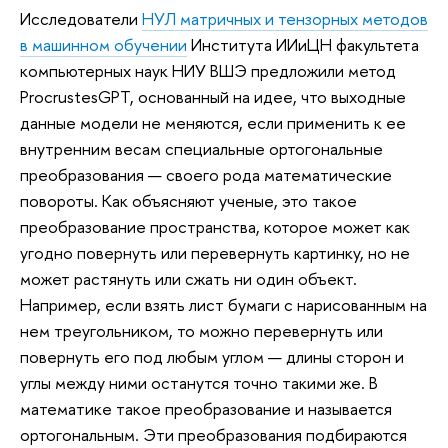
Исследователи
НУЛ матричных и тензорных методов
в машинном обучении
Института ИИиЦН факультета
компьютерных наук НИУ ВШЭ предложили метод
ProcrustesGPT, основанный на идее, что выходные
данные модели не меняются, если применить к ее
внутренним весам специальные ортогональные
преобразования — своего рода математические
повороты. Как объясняют ученые, это такое
преобразование пространства, которое может как
угодно повернуть или перевернуть картинку, но не
может растянуть или сжать ни один объект.
Например, если взять лист бумаги с нарисованным на
нем треугольником, то можно перевернуть или
повернуть его под любым углом — длины сторон и
углы между ними останутся точно такими же. В
математике такое преобразование и называется
ортогональным. Эти преобразования подбираются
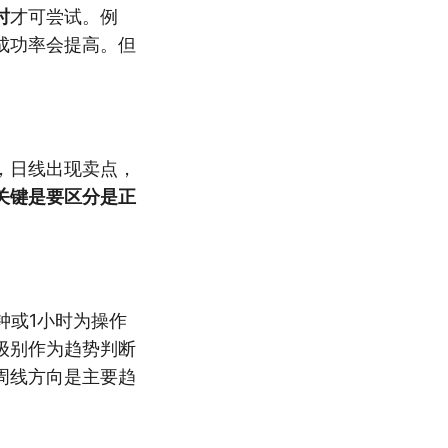
时
才可尝试。例
成功率会提高。但
，日线出现卖点，
关键是要区分是正
钟或1小时为操作
级别作为趋势判断
周线方向是主要趋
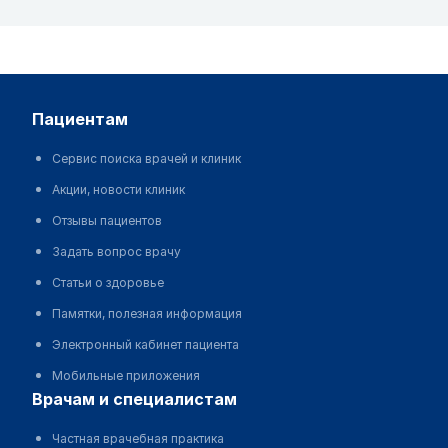
пациентам
Сервис поиска врачей и клиник
Акции, новости клиник
Отзывы пациентов
Задать вопрос врачу
Статьи о здоровье
Памятки, полезная информация
Электронный кабинет пациента
Мобильные приложения
врачам и специалистам
Частная врачебная практика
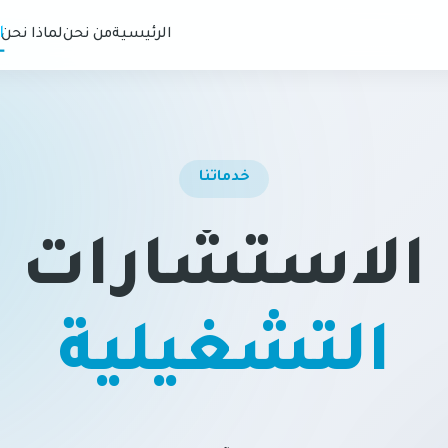
ا
الرئيسية
من نحن
لماذا نحن
خدماتنا
الاستشارات
التشغيلية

---------------

• [TASK TO CARRY OUT] Pull out every line of the records that includes the string "преобразование".

• [SOLUTION FOR THIS EXERCISE]
преобразование пространства, которое может как
математике такое преобразование и называется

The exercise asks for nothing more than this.